Have the "clientId" in the Authorization: OAuth token (like access token)
Have JWT token in the Authorization header (looks too much - signing,base 64 etc for simple client id tracking ...)
Any ideas would be appreciated
We recently implemented this for one of our REST platforms and we used a combination of BOTH the points you mentioned, meaning Authorization header & JWT token. Although, JWT is ONLY for authentication and GETTING an access_token (oauth token) which is later used with calling actual resource apis. I will discuss how we handled this situation and you can decide on how you want to implement it.
1) Authentication
Client sends a JWT to your authentication service (/api/oauth2/auth). (If you want more reading on JWT, you can read here and here of how JWT is implemented by google and how you can use spring-security-jwt libary to handle all the signing and encrypting/decrypting). You get the "clientId" out of JWT after decrypting and verifying the signature and after server does all the authentication, you respond back with a 'refresh_token' and an 'access_token'. Server will save the access_token as well and map it to the clientId so that when client makes requests using access_token, you can know which client is making the request. The access_token expires in some time (ideally in an hour) and when it expires, the client uses the 'refresh_token' to get a new access token by posting refresh_token to some refresh token url (/api/oauth2/auth/token)
2) Authorization
Client takes the 'access_token' and uses the access token to make all the subsequent requests on all other apis (/api/*). Ideally, the access_token is sent as a part of the "Authorization" header. Server uses request filters (if you are using JAX-RS, you can use something like ContainerFilterRequest to add filters to specific url patterns and intercept them) to filter EACH request and parse out the Authorization header value. You will get the access_token from the header and from the access_token you can get the clientId that you mapped in step 1). You can do other authorization logic in the security filter and if everything goes through, you can use this information to LOG that clientId and the request that the client made.
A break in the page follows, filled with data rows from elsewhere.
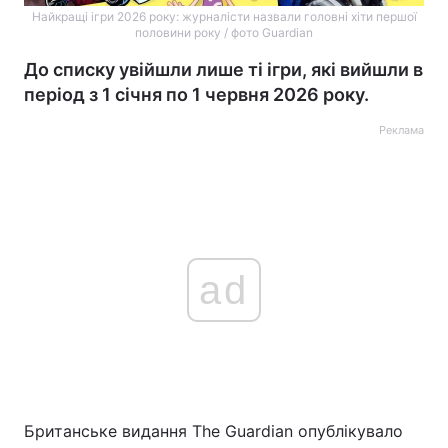
Найкращі ігри 2026 року: журналісти назвали головні хіти першої
половини року / фото Guardian
До списку увійшли лише ті ігри, які вийшли в
період з 1 січня по 1 червня 2026 року.
Реклама
ad
Британське видання The Guardian опублікувало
This way you can kill 2 birds with one stone : Implement a security layer & log the information about customers (what calls they are making, how many time etc. etc.). In case you don't want to implement security filter just yet (as you mentioned it might be in the future), for now, the clients can just pass on the "clientId" (base64encoded or not, upto you) as a part of "Authorization" header. If all the calls are from a "trusted" network, it should be ok, although not as secure. This way, when you ACTUALLY implement a JWT and Oauth based security layer, all you have to do is change your ContainerFilterRequest logic to parse out access_token instead of client id (as mentioned in step # 2).
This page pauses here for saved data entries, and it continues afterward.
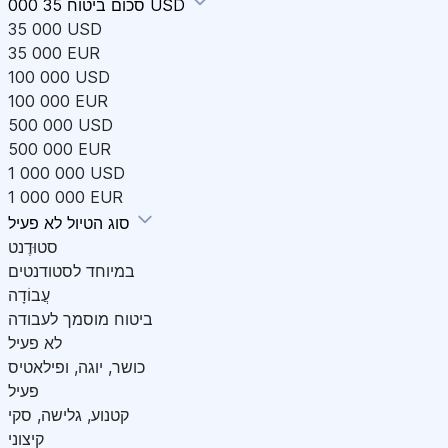
35 000 USD
סכום ביטוח
35 000 USD
35 000 EUR
100 000 USD
100 000 EUR
500 000 USD
500 000 EUR
1 000 000 USD
1 000 000 EUR
לא פעיל
סוג הטיול
סטוּדֶנט
במיוחד לסטודנטים
עֲבוֹדָה
ביטוח מוסמך לעבודה
לא פעיל
כושר, יוגה, ופילאטיס
פעיל
קטנוע, גלישה, סקי
קיצוני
I hope this helps ! For more information on security filters you can have a look at this answer: Basic Authentication of a resource in Dropwizard. It says dropwizard, but it mostly talks about JAX-RS.
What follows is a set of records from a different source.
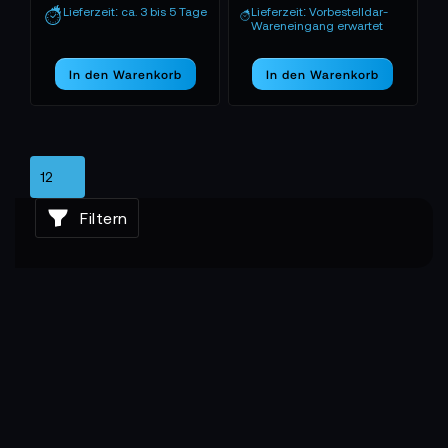
Lieferzeit: ca. 3 bis 5 Tage
Lieferzeit: Vorbestelldar-
Wareneingang erwartet
In den Warenkorb
In den Warenkorb
Filtern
To implement full AuthN/AuthZ layer for consumer tracking would be an overkill for now.
We thought to use either to Authorzation header to pass custom client_id token:
Authorization: Custom <Client_Id>
or to use some limited version of JWT (no signatures as there no intent to validate them)
as access token
Authorization: JWT <JWT>
Where JWT could be:
{"alg":"none","typ":"JWT"}
{
"iss":"Client_ID",
"aud": REST Service URI,
"iat":1328550785
}
I do not see description of access_token format in the specification https://datatracker.ietf.org/doc/html/rfc6749#section-1.4
Are there any contraints to use JWT as access token?